The HarperCollins archive is based in Bishopbriggs on the outskirts of Glasgow. Our Bookfile room houses around 80,000 books from the mid-1800s to the 1990s – many of them incredibly rare and valuable, such as a first edition of The Mysterious Mr Quin by Agatha Christie from 1930; our records management store has around 9,000 boxes of semi-current and historical records plus two copies of every book we publish. We have a large artwork collection (approx 5,000 pieces), including work by Pauline Baynes (original illustrator of C.S. Lewis' The Chronicles of Narnia) and Paddington illustrations by Peggy Fortnum; a bible collection dating back to the 1840s, while another part of our collection is housed in Glasgow University Archive Service, allowing students and researchers access to some of our older business records. We have a variety of material and objects dating back to the earliest days of the business, much of which was created and collected by the Collins family.
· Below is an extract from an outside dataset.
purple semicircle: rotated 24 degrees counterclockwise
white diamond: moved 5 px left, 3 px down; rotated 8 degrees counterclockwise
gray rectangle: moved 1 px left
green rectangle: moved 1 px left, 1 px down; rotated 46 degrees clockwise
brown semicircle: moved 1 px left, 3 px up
However, when I started in 2012 the archive had been without stewardship for several years. The collection was spread across many rooms around our Glasgow site. I have long had a passion for history but having completed my undergraduate degree in German and Russian in 2009 I realised that I was also interested in the idea of preserving stories for the future. This led me to take an MSc in Information Management and Preservation, which I completed in 2011. On being appointed the archivist at HarperCollins, I set about rationalising available space as a priority, as well as getting to grips with the company’s history. Some rooms needed extra attention but after a few months’ hard work, the archive as it is now, took shape. It now occupies nine rooms across the site. It includes physical books, but also a growing digital repository.
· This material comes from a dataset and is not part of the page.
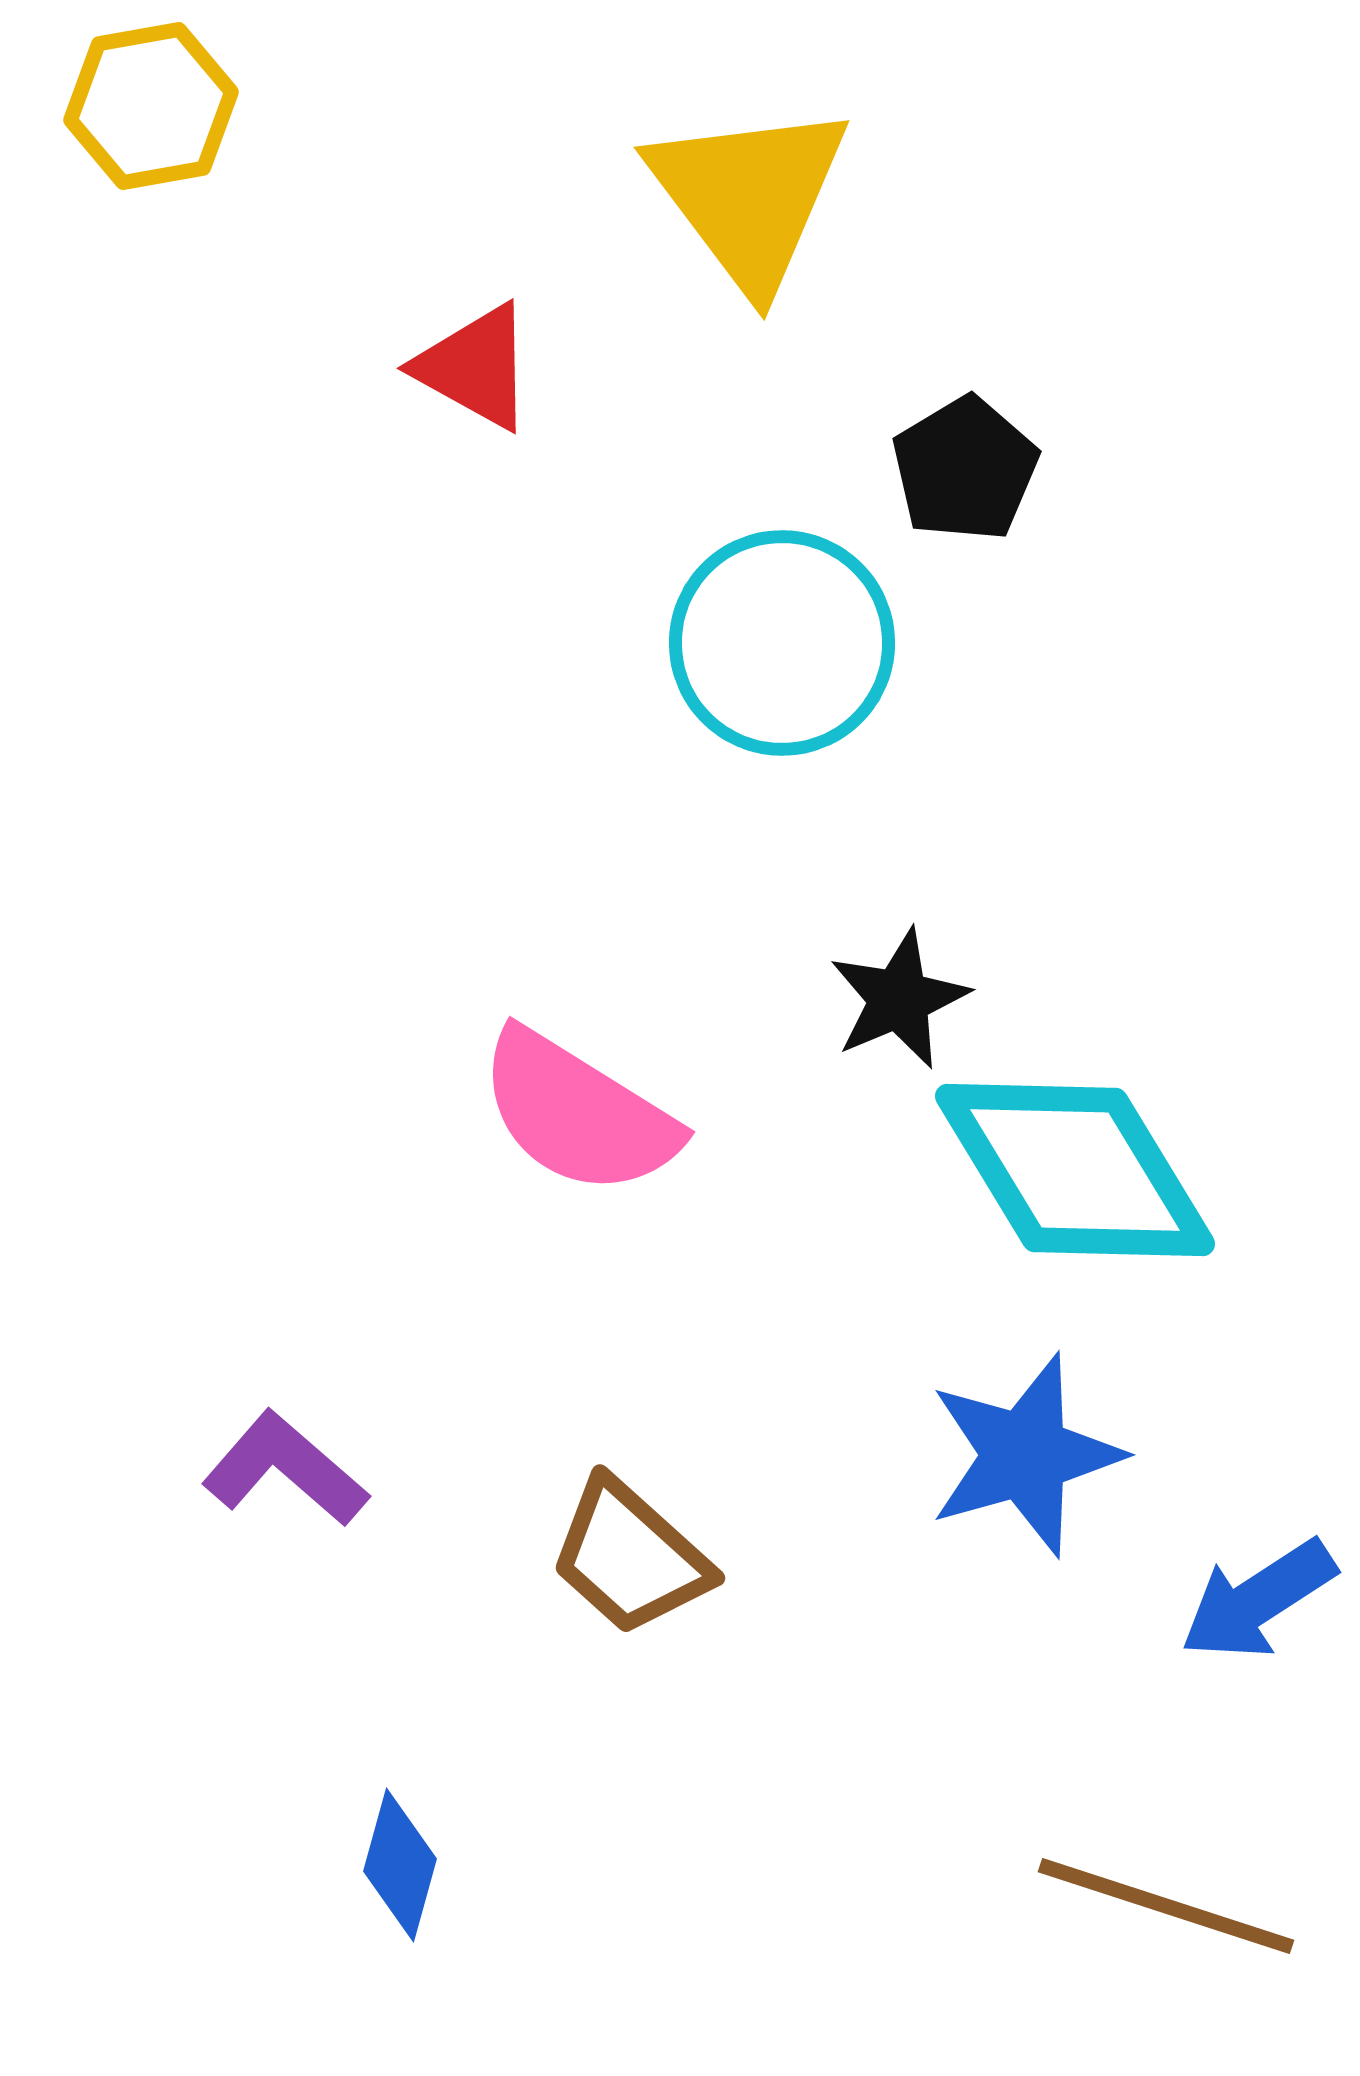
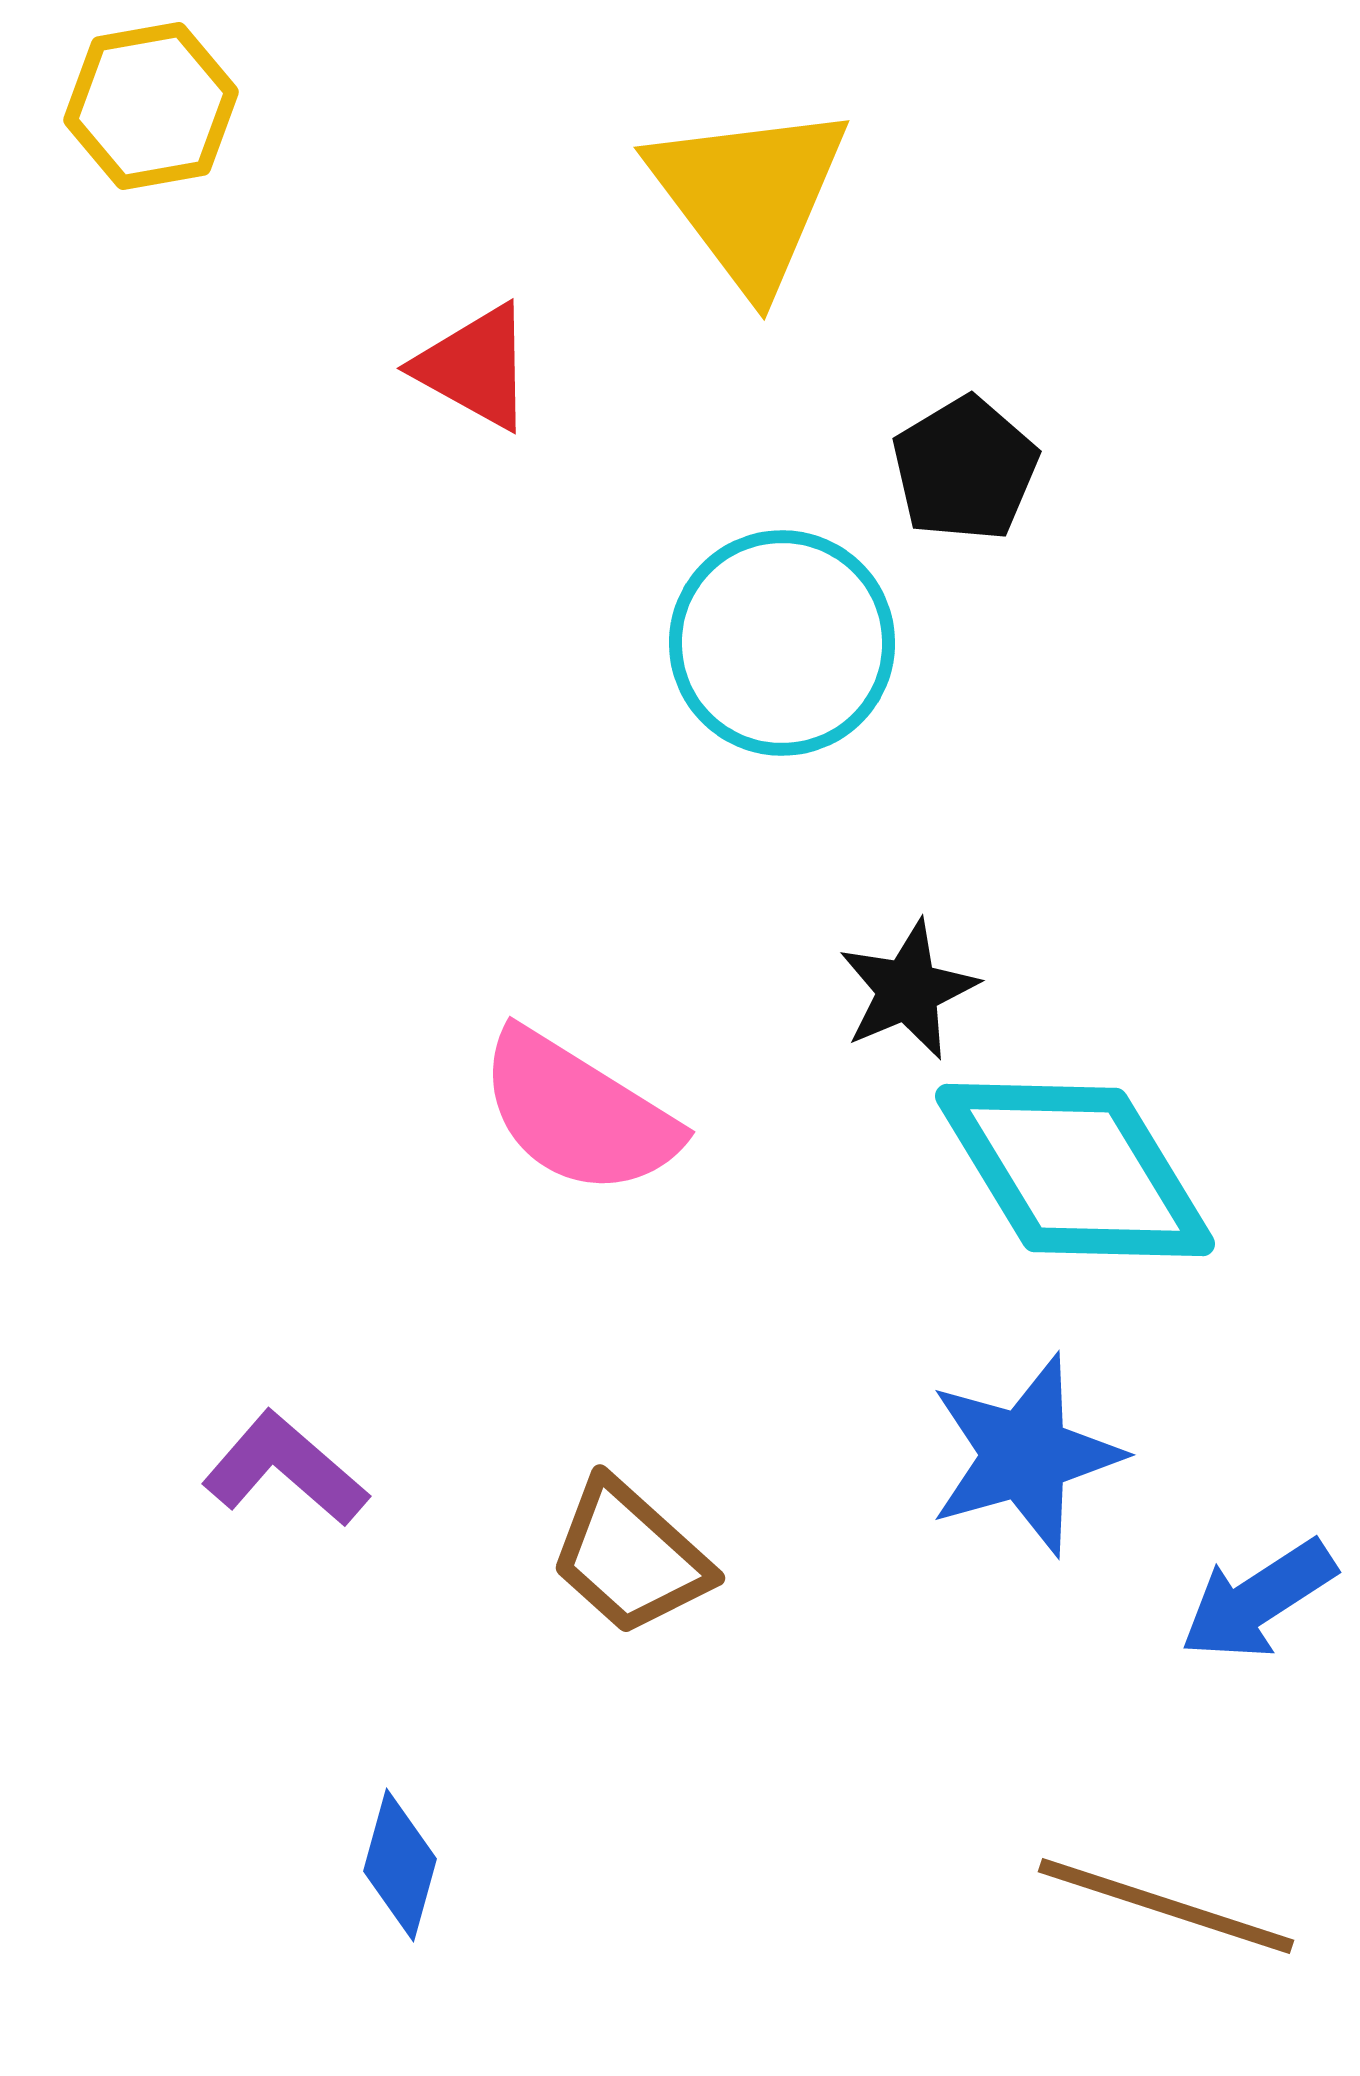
black star: moved 9 px right, 9 px up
The joy of my role is that I don't have a typical day. There are certain tasks which are undertaken regularly – room and temperature checks – rooms should be between 13 and 20°C, general requests for deposit and retrieval of archive boxes, and, of course, cataloguing. However, every day can bring up something new. Whether that is helping an editor find correspondence and editorial from an old author we would like to republish or finding the date of publication of a book from 1800s for an external enquirer. Researchers contact us from time to time and between myself and my archive assistant, we will provide material if we have it. We also do outreach within the archival community: speaking at conferences, publishing articles and being involved with projects such as the Working Archive ran by the Scottish Council on Archives.
Some of the Crime Club books in the HarperCollins' archive.
The sheer range of material in the archive is a challenge but it is also wonderful as it means we have such a rich resource for understanding our heritage. We have worked with some of the most noted authors and illustrators over our 200-year history. A personal favourite of mine is our copy of The Blind Beauty by Boris Pasternak, in the original Russian. Collins played an important role in the story of Pasternak in the 1950s and was the first publishers in Britain to release an edition of Dr Zhivago in English, in 1958. However, every time I do more research in the archive, I find my 'new favourite' item – from a mini book case of books to beautiful company stamps dating from the mid-1900s.
Our archive serves as a trusted repository of our history but it is also about our future. Departments deposit current records to ensure their preservation and to give us a record of work. We provide guidance on depositing material in the archive but the editors, production managers, designers and administrative staff know their own records best and what is necessary to be kept. In today’s digital world, obviously born digital records – those articles of correspondence that never exist in a printed form – are incredibly important. Correspondence provides us with an insight which was easily captured in paper form. Digital communications are more ephemeral but nonetheless are important, so as well as having a digital asset management system, we are also archiving key digital correspondence as we would with paper.
Our global bi-centenary is a wonderful chance to showcase HarperCollins’ history and celebrate what we have achieved in our 200 years. In the future, I hope to make the archive more accessible to the public – this isn’t just a collection of importance to one business, it is one with links to every aspect of British life, and it deserves to be seen and celebrated.
Dawn Sinclair is HarperCollins' archivist.